John Turner became Treasurer of ACOFS in 1974 and remained in that position for 25 years, taking over from Barrie King as President in 1999 until the present (2008). John produced all seven editions of the ACOFS 16mm Catalogue (two were in conjunction with the National Library of Australia) and the first Catalogue of the NLA Film Study Collection (with Andrew Pike). John has been a strong campaigner for the Film Study Collection over many years.

==Members==
There are six state federations covering the six states, Australian Capital Territory and Northern Territory, and approximately two hundred film societies as members of these federations.
- Federation of Victorian Film Societies
- New South Wales Federation of Film Societies
- West Australian Federation of Film Societies
- South Australian Federation of Film Societies
- Tasmanian Federation of Film Societies
- Federation of Queensland Film Societies
- Screen & Study Institute (SASI) (Associate Member)

==Annual General Meetings==

The state federations operate independently, and delegates from each state Federation meet once a year at the ACOFS Conference and AGM to set policy for the coming year.

In the past the Conference/AGM tended to be held in rotation around the State capital cities usually lasting for two days. With COVID restrictions, meetings have been held using internet tools.

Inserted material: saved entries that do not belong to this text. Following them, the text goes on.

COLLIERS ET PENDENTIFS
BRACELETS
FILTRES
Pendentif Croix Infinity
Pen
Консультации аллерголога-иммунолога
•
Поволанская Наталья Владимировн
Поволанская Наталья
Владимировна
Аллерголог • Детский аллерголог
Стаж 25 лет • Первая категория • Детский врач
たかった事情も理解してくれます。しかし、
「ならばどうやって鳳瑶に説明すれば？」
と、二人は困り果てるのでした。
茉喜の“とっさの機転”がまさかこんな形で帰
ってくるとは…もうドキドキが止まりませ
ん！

At the 2022 AGM, the newly elected executive committee was:

President: Prodos S N Marinakis (QLD/VIC)

Vice President: Mark Horner (TAS)

Secretary: Jason Lockwood (NSW)

Treasurer: Kerry McKinnon (QLD)

==Services==
ACOFS itself provides publicity, education and information, but its main role is to keep the film society movement to the forefront when government policy and self-interest pushes the many non-commercial, fragmented Australian film bodies to the fore.
The state federations on the other hand have a more hands on approach, and provide insurance policies, preview feature and short films, provide film and DVD technical advice, run film weekends and generally help the smaller societies to stay afloat year after year.

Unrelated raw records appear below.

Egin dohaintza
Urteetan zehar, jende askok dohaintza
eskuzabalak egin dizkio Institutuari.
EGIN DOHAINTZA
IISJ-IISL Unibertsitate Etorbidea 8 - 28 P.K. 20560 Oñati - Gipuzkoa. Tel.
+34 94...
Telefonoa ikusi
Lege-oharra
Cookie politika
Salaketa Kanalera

ACOFS can provide a state-by-state listing of film societies around Australia. Existing groups or individuals interested in starting a film society can request information and advice from the State Federations of Film Societies or ACOFS (the parent body). They provide information, advice and services that are not available to the individual.

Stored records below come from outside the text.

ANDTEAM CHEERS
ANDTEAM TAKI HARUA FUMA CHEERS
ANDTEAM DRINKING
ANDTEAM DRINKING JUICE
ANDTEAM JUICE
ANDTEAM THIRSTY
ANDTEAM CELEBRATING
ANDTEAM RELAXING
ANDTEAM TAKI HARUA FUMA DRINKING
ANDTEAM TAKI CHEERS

Among the benefits available through ACOFS and the Federations are:

- A film insurance scheme to protect against loss or damage of film
- Film distribution arrangements to reduce the cost of film hire and freight
- A DVD screening rights agreement with the major DVD distributors in Australia to cover the screening rights for DVDs screened by member film societies.

Publications

ACOFS publishes a number of Fact Sheets and other documentation

These are as of April 2018

Fact Sheet #1 – 16mm films from ACMI

Fact Sheet #2 – Borrowing from the NFSA

Fact Sheet #3a – How to Obtain your DVDs & Get Screening Rights

Fact Sheet #3b – DVD Distributor Contacts

Fact Sheet #3c – DVD Agreements – Info for Distributors

Fact Sheet #4 – How to Start a Film Society Federation

Fact Sheet #5 – Public Liability Insurance

Projectionist's Reference Manual

The Film Society Handbook

ACOFS is a member of the International Federation of Film Societies.